Alors qu’on s’adressait auparavant à des élèves en fin de secondaire, on cible désormais les plus jeunes, ceux des secondaires 1 et 2, laisse savoir l’agent Éric Huard.

Depuis l’avènement des réseaux sociaux, l’interconnexion permanente des jeunes semble inévitable. Avec le phénomène de la cyberintimidation, la manipulation par sexto a fait son apparition chez les adolescents. 
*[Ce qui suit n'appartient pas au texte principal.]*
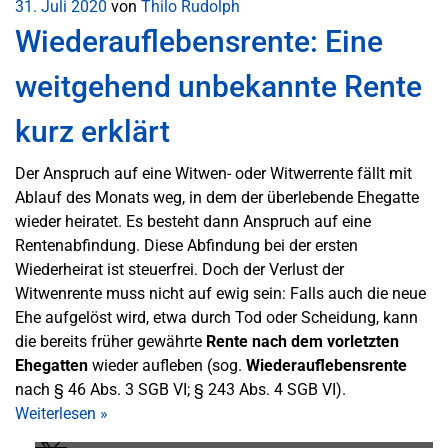
31. Juli 2020
von
Thilo Rudolph
Wiederauflebensrente: Eine
weitgehend unbekannte Rente
kurz erklärt
Der Anspruch auf eine Witwen- oder Witwerrente fällt mit
Ablauf des Monats weg, in dem der überlebende Ehegatte
wieder heiratet. Es besteht dann Anspruch auf eine
Rentenabfindung. Diese Abfindung bei der ersten
Wiederheirat ist steuerfrei. Doch der Verlust der
Witwenrente muss nicht auf ewig sein: Falls auch die neue
Ehe aufgelöst wird, etwa durch Tod oder Scheidung, kann
die bereits früher gewährte
Rente nach dem vorletzten
Ehegatten
wieder aufleben (sog.
Wiederauflebensrente
nach § 46 Abs. 3 SGB VI; § 243 Abs. 4 SGB VI).
Weiterlesen
»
Le phénomène de l’hypertrucage est relativement nouveau, fait remarquer l’agent Huard. Les applications photographiques et vidéos de plus en plus raffinées rendre le dérapage encore plus aisé, selon ce qu’en constate l’agent Huard. « Avec les nouvelles applications, c’est encore plus accessible et on atteint une qualité d’image ultra réaliste », précise le policier.

Tout est modifiable

On pense à la photo, mais il y a aussi le «Deep Fake», relié à l’intelligence artificielle et qui permet de modifier entièrement une vidéo, avec visage et voix truqués. Elle peut paraître vraie, mais elle ne l’est pas. Le tout est trompeur, ce qui peut donc entraîner de graves conséquences pour celui ou celle qui en est le protagoniste malgré lui.
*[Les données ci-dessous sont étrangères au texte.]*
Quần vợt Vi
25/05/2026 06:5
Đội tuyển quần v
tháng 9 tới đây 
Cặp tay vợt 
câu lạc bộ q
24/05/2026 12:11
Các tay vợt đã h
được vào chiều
Avec l’hypertrucage de photos, on voit des cas de faux nus créés par des adolescents. « Plusieurs applications d’intelligence artificielle permettent de créer, à l’aide de photos accessibles, un avatar ou une photo de vous trompeuse de nature sexuelle. Il s’agit d’un cas de faux nus », rapporte la RIPTB.

Abus et conséquences

C’est que la manipulation par l’image entraîne de lourdes conséquences chez les jeunes qui en sont les victimes.

« Il y a des conséquences d’ordre psychologique qui viennent toucher la confiance, l’estime de soi et la perte de contrôle », souligne l’agent Huard, en ajoutant qu’il faut avant tout prévenir les parents et les mettre en garde contre l’usage de ce genre d’outil numérique.
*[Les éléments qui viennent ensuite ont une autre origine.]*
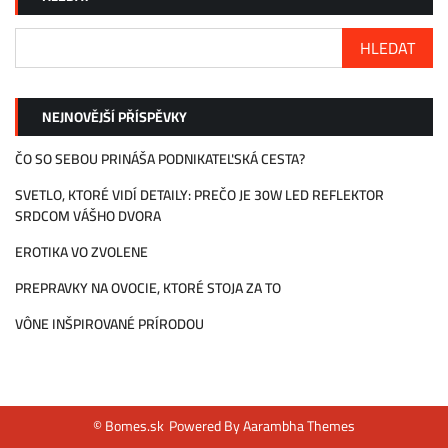
HLEDAT
NEJNOVĚJŠÍ PŘÍSPĚVKY
ČO SO SEBOU PRINÁŠA PODNIKATEĽSKÁ CESTA?
SVETLO, KTORÉ VIDÍ DETAILY: PREČO JE 30W LED REFLEKTOR
SRDCOM VÁŠHO DVORA
EROTIKA VO ZVOLENE
PREPRAVKY NA OVOCIE, KTORÉ STOJA ZA TO
VÔNE INŠPIROVANÉ PRÍRODOU
© Bomes.sk
Powered By
Aarambha Themes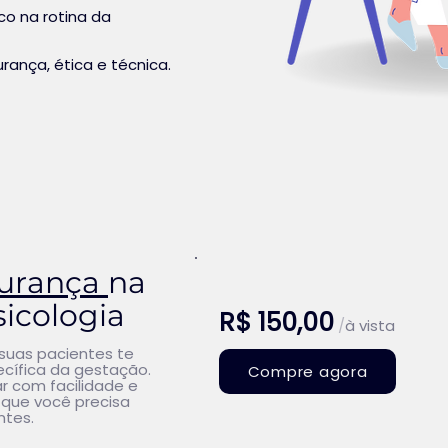
co na rotina da
ança, ética e técnica.
urança
na
sicologia
R$ 150,00
/
à vista
suas pacientes te
cífica da gestação.
Compre agora
r com facilidade e
que você precisa
ntes.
Certains adolescents créent ce genre de contenu impliquant d’autres jeunes dans le but de les humilier. Bien des jeunes qui en abusent ne réalisent pas les poursuites pénales auxquelles ils s’exposent. 

La RIPTB a été interpellée par des dossiers complexes de cette nature, et dans les écoles sur son territoire, notamment, un dossier qui impliquait plus de 50 personnes. 

« L’impact sur la victime est bien réel et le contenu peut devenir particulièrement difficile à faire disparaître. Le simple fait d’être en possession du contenu de ce genre photo sur votre téléphone peut mener à des accusations de possession de pornographie juvénile telle que l’indique l’article 163.1 (4) du Code criminel », soutient le service des communications du corps policier. 

« Bien que ce soit du contenu fabriqué, si nous sommes en mesure d’identifier une personne d’âge mineur et que la caractéristique dominante est de nature sexuelle, cela correspond à la définition de pornographie juvénile au sens de la loi », prévient la RIPTB, qui fait référence à l’article 163.1 du Code criminel. 

Difficile de tout effacer

Dans un communiqué de presse envoyé récemment, Me Joanny H. St-Pierre, procureure et coordonnatrice provinciale en matière d’exploitation sexuelle des enfants sur Internet, s’exprimait à cet effet.  

« Le matériel et qui dépeint un enfant (une personne de moins de 18 ans) dans un contexte où son intégrité physique est mise en jeu, que ce soit réellement son corps ou non, a des impacts importants qui pourront perdurer toute sa vie chez cet enfant. C’est particulièrement le cas du matériel qui est diffusé sur Internet, puisqu’il devient difficile de mettre fin à la diffusion. Il faut donc faire de la sensibilisation pour que les gens ne créent pas de matériel d’hypertrucage impliquant la nudité de qui que ce soit (particulièrement celle d’un enfant) mais surtout, pour que du matériel de cette nature ne soit pas disséminé sur Internet ni à qui que ce soit. Si vous êtes victime de ce type de procédé, n’hésitez pas à aller chercher de l’aide et à dénoncer. La faute repose sur celui ou celle qui crée ce montage et qui en fait la diffusion, par sur la personne qui en est la cible. »   

« La prévention reste le principal outil afin de limiter les cas d’hypertrucage. C’est grâce à une dénonciation rapide à un membre du personnel scolaire ou au service de police qu’il est possible d’enrayer la propagation de contenu », conclut l’agent Éric Huard.